Now, Mattel is addressing those concerns about body image and confined beauty ideals by bringing Barbie into the twenty-first century with its brand-new Fashionista line. The new collection—which will live alongside other Barbie lines like “Spy Squad” and “Game Developer” once it launches this spring—overhauls the classic doll’s biologically impossible proportions and introduces three new body types: “Tall,” “Petite,” and “Curvy.” While Mattel has dabbled in the petite-sized figures before with Barbie’s little sister, Skipper, the tall and curvy lines are new frontiers for the toy company that has struggled with keeping up with society’s changing view of beauty.

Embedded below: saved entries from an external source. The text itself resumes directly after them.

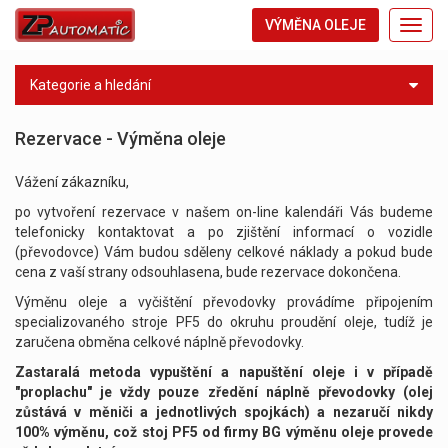
VÝMĚNA OLEJE
Toggl
navig
Kategorie a hledání
Rezervace - Výměna oleje
Vážení zákazníku,
po vytvoření rezervace v našem on-line kalendáři Vás budeme
telefonicky kontaktovat a po zjištění informací o vozidle
(převodovce) Vám budou sděleny celkové náklady a pokud bude
cena z vaší strany odsouhlasena, bude rezervace dokončena.
Výměnu oleje a vyčištění převodovky provádíme připojením
specializovaného stroje PF5 do okruhu proudění oleje, tudíž je
zaručena obměna celkové náplně převodovky.
Zastaralá metoda vypuštění a napuštění oleje i v případě
"proplachu" je vždy pouze zředění náplně převodovky (olej
zůstává v měniči a jednotlivých spojkách) a nezaručí nikdy
100% výměnu, což stoj PF5 od firmy BG výměnu oleje provede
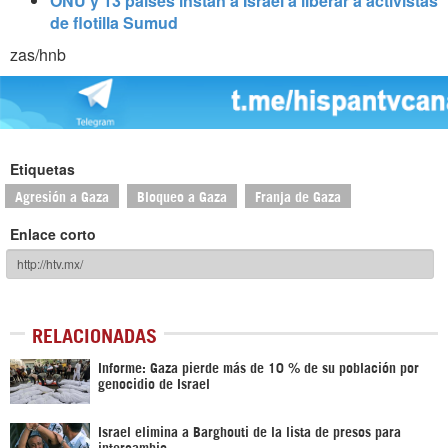
ONU y 13 países instan a Israel a liberar a activistas
de flotilla Sumud
zas/hnb
Etiquetas
Agresión a Gaza
Bloqueo a Gaza
Franja de Gaza
Enlace corto
RELACIONADAS
Informe: Gaza pierde más de 10 % de su población por
genocidio de Israel
Israel elimina a Barghouti de la lista de presos para
intercambio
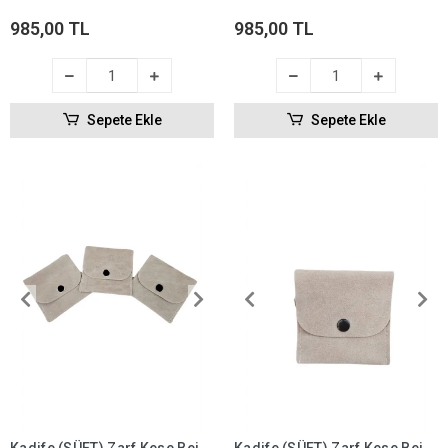
Kesesi (ÇITÇITLI)
Takı, Altın Kesesi (ÇITÇITLI)
985,00 TL
985,00 TL
Sepete Ekle
Sepete Ekle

Mattel’s Senior Vice President and Global General Manager Barbie, Evelyn Mazzocco, is the first to admit her brand’s former shortcomings and optimistic future:
We believe we have a responsibility to girls and parents to reflect a broader view of beauty. Barbie has always given girls choices — from her 180 careers, to inspirational roles, to her countless fashions and accessories. We are excited to literally be changing the face of the brand — these new dolls represent a line that is more reflective of the world girls see around them — the variety in body type, skin tones and style allows girls to find a doll that speaks to them.
Beyond the inclusion of varying body shapes, the Fashionista line embraces a wide variety of skin tones, eye colors and shapes, hair types and colors, and fashion styles that would have been absent from Barbie lines in the past. Shaved head and leather vest? Got it. Rihanna-style redhead with high-waisted jean shorts? Yep. The only one that seems to be missing is a #DadBod Ken, but maybe that’s part of phase two.